The father remembers the impossible choice he was asked to make: to choose between his wife and his premature baby.
Michael Jerry Fringham McConnell, 33, of Scotland, had to take the unimaginable stand last year when his fiancée Stephanie Brown, 29, started leaking amniotic fluid at 18 weeks pregnant and was taken to emergency surgery.
After the initial health scare and further testing, doctors thought the baby’s heart was “too big” – and then referred the mother to a cardiologist.
The examination tragically revealed that the child’s lungs were too small in relation to his body and out of proportion with the rest of his organs.
Excited parents, who tragically suffered a miscarriage a few years ago, received the heartbreaking news that their child would not reach full term.
Brown was asked to carry her pregnancy for another six weeks to give their son – who they later called Mickey – the best chance of survival, before being taken to Wishaw General Hospital to give birth.
However, the difficult situation worsened when McConnell received a call from the hospital informing him of serious complications when the umbilical cord had collapsed.
Then McConnell was asked about the impossible.
“The doctor who would drive me to one side took me and asked, ‘If push comes to shove, who will survive? My mother or the child?’”
McConnell said he was “horrified” when “he saw all these people and their faces,” which told him everything he needed to know about the “seriousness” of his partner’s condition.

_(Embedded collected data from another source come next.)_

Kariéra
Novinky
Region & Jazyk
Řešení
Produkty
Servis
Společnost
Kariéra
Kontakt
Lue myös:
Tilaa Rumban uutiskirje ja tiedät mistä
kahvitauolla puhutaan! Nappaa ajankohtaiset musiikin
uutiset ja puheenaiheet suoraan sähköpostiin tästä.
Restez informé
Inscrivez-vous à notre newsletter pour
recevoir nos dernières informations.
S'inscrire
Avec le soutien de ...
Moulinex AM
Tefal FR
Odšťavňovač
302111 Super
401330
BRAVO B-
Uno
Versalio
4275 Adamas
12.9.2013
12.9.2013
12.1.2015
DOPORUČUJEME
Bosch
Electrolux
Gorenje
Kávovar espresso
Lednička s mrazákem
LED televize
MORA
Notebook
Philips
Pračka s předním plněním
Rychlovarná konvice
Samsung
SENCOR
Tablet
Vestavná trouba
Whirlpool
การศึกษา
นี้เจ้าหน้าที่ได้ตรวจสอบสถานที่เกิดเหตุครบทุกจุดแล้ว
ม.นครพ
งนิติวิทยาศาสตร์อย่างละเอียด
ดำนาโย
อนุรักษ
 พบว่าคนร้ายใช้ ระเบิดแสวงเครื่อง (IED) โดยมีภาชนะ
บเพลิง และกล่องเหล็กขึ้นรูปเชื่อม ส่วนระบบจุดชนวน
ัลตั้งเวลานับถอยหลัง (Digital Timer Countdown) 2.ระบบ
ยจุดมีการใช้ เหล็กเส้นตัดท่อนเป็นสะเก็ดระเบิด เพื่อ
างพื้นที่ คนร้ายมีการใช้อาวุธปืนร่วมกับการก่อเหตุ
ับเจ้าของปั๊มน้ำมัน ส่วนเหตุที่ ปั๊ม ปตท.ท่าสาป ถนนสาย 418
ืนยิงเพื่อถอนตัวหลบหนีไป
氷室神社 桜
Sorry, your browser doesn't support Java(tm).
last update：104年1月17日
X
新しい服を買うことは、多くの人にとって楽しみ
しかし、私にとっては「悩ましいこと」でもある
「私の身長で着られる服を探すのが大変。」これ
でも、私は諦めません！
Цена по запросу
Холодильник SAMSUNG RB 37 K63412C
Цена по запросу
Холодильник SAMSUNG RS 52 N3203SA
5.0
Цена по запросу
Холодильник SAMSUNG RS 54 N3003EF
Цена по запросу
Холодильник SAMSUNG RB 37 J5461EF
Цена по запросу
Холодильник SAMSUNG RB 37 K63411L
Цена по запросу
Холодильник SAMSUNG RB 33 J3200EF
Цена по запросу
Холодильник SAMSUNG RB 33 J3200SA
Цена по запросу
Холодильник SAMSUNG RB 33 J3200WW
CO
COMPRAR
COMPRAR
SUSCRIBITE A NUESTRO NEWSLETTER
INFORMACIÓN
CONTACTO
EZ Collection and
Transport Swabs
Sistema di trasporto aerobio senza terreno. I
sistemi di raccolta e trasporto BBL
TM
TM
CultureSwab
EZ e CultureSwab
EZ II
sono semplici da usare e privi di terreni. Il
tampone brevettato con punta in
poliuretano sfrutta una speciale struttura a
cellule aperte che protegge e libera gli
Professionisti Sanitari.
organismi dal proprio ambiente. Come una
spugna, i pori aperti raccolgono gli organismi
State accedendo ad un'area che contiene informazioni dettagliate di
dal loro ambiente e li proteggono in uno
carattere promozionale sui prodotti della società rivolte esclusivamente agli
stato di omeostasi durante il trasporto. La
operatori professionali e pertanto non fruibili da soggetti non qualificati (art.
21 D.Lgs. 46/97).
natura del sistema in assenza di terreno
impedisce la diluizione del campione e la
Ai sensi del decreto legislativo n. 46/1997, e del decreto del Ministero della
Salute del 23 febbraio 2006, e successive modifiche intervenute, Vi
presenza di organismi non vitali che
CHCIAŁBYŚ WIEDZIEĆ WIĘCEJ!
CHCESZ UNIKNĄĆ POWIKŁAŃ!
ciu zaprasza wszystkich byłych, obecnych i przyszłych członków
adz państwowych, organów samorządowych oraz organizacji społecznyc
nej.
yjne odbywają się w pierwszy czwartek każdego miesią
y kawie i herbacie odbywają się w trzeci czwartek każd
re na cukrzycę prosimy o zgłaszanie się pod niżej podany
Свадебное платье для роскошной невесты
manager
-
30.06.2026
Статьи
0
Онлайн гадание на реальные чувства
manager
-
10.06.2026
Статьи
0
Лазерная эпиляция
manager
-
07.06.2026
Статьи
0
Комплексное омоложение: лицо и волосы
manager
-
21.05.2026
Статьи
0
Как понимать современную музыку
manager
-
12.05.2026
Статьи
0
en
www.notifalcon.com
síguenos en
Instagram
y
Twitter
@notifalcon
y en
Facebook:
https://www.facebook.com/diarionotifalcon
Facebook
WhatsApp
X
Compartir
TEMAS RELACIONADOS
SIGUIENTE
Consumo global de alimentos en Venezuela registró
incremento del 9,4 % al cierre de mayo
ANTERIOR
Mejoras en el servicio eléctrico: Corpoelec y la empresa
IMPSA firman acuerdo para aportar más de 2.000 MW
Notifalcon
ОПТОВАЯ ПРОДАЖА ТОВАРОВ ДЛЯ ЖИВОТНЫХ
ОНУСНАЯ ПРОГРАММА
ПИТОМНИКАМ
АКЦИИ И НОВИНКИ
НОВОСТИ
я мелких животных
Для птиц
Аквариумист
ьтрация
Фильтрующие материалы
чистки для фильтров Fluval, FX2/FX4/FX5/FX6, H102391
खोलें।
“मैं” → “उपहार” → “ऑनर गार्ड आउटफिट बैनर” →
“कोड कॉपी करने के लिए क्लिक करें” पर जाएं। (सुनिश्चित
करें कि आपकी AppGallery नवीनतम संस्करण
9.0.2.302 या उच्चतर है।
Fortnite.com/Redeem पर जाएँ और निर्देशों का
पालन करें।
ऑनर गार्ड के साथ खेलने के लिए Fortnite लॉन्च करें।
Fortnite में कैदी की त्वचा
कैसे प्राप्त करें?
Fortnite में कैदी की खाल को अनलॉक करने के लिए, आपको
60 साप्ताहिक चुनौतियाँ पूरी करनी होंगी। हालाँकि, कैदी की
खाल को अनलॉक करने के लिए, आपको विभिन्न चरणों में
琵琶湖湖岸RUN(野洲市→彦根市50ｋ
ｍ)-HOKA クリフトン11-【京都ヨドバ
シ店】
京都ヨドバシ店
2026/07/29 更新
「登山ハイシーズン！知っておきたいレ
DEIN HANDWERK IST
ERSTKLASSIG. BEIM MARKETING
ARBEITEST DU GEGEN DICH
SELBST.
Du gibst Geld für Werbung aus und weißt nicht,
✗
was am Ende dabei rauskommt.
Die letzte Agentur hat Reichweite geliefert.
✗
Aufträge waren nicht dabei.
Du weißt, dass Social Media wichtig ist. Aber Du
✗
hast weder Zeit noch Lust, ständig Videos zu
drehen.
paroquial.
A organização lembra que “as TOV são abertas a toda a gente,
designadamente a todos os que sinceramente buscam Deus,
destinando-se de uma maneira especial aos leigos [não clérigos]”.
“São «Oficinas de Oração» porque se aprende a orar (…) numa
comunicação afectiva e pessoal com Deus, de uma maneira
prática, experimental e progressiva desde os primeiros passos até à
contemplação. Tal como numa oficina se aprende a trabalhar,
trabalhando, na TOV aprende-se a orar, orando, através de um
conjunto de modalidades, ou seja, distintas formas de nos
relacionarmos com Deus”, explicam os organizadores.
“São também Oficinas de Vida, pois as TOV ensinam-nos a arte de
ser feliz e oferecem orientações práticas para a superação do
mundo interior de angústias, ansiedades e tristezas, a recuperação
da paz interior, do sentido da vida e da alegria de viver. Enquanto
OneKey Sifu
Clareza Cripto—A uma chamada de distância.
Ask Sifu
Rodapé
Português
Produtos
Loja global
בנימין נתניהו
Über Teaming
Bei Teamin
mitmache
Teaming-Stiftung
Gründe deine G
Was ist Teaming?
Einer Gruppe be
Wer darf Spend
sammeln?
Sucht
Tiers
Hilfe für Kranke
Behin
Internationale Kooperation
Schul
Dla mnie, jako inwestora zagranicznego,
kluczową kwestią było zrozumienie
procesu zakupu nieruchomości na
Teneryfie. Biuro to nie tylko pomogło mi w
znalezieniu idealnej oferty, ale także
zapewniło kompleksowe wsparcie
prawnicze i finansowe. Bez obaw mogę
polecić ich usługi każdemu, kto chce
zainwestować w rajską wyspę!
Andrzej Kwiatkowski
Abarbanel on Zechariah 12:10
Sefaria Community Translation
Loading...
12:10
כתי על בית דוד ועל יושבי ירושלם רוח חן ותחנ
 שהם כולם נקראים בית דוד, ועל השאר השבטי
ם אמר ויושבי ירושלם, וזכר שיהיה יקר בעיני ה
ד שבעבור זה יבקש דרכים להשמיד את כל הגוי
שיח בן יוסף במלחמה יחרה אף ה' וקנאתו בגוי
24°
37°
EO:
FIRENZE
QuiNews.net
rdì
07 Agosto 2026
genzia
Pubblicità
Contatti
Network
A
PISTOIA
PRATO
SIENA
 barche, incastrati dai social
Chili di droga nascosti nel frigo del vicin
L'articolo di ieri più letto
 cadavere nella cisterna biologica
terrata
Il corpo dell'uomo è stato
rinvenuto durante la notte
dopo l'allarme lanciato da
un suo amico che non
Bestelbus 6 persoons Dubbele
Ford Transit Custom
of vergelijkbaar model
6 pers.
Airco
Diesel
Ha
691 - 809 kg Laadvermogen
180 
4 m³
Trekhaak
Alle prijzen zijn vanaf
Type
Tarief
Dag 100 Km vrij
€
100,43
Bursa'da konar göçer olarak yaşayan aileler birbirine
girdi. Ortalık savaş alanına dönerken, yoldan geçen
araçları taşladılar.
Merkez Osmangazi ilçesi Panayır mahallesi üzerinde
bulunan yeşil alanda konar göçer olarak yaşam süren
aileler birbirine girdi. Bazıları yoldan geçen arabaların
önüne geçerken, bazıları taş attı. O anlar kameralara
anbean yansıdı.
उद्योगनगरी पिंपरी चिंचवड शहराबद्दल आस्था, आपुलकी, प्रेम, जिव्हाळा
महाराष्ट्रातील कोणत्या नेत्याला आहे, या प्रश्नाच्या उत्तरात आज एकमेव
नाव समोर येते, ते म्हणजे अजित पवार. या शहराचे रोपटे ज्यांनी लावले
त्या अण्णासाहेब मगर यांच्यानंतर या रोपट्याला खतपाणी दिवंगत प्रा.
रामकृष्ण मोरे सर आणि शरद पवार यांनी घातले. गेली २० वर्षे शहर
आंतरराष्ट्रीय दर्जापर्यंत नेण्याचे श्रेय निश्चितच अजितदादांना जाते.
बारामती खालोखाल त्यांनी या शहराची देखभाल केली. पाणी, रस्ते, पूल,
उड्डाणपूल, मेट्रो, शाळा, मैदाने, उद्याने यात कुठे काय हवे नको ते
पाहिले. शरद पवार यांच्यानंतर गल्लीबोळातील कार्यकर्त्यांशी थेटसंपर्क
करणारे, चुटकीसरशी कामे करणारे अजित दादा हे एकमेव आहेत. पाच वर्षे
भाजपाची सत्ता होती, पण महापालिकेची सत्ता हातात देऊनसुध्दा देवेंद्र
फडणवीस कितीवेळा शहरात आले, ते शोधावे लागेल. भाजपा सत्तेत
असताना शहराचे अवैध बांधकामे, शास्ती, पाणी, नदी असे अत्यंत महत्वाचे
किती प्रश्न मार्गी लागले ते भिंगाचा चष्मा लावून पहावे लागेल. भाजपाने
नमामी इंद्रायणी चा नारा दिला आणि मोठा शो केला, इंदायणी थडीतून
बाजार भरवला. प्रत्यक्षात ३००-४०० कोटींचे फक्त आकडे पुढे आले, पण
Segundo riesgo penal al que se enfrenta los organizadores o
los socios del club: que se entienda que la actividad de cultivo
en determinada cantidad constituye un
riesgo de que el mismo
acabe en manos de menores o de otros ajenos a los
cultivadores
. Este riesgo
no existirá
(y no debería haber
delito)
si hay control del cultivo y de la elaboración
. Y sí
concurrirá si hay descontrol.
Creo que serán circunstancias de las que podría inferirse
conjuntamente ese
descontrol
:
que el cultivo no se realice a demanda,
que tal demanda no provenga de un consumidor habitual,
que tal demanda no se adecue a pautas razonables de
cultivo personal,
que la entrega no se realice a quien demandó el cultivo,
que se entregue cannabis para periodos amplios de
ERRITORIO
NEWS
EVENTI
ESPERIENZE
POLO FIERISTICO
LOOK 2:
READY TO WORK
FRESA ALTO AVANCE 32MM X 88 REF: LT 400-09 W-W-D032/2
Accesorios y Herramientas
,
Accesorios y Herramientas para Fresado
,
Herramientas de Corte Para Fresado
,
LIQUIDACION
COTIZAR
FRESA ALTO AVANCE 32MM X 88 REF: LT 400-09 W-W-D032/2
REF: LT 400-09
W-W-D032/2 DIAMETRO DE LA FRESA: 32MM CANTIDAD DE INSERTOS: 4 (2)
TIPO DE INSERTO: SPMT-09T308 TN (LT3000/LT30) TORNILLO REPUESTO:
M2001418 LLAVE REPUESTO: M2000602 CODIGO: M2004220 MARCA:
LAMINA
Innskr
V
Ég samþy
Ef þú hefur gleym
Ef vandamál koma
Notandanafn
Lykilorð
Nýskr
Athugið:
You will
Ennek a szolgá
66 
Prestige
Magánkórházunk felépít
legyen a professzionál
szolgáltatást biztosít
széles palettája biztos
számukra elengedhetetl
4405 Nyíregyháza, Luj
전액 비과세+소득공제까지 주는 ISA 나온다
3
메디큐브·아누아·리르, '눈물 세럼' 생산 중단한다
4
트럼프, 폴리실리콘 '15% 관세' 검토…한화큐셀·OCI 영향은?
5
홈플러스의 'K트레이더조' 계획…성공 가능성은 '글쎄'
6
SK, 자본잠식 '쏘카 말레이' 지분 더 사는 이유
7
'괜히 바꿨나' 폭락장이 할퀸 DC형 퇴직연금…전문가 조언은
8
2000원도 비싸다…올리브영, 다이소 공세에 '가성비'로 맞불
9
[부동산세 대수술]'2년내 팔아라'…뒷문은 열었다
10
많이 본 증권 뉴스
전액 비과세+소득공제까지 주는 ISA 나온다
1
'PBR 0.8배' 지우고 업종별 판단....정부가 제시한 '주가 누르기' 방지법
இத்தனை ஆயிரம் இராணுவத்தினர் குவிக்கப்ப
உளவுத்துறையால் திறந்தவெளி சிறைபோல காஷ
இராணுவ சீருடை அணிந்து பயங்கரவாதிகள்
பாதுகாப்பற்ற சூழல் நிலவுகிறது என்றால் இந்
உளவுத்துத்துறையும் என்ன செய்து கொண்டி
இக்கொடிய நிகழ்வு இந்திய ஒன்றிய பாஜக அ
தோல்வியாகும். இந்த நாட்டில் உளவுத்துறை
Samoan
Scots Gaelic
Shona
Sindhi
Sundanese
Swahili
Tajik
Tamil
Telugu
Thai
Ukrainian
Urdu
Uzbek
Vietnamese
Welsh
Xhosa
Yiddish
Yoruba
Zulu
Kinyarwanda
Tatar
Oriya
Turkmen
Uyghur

“When I learned that my fiancée’s life was in danger, my heart froze – all I cared about at that moment was that she was okay,” he said.
According to the Cleveland Clinic, complications should be dealt with immediately so the fetus does not compress the cord, cutting off oxygen.
Despite this, they wanted to give birth to their child, but many advised that he may not succeed.
“Everyone was skeptical about his survival, especially since the weeks leading up to his birth were a real stress on Stephanie’s body,” he explained.
“I’ve been by her side at the worst and scariest time of my life and with her fluid loss, having to carry my son in her body for six weeks – it was exhausting, both physically and mentally,” McConnell said.
The placenta was stuck in Brown’s stomach and bladder, meaning a cesarean delivery was the best way to deliver their son, who was born at just 1 pound and 3 ounces, in November 2021.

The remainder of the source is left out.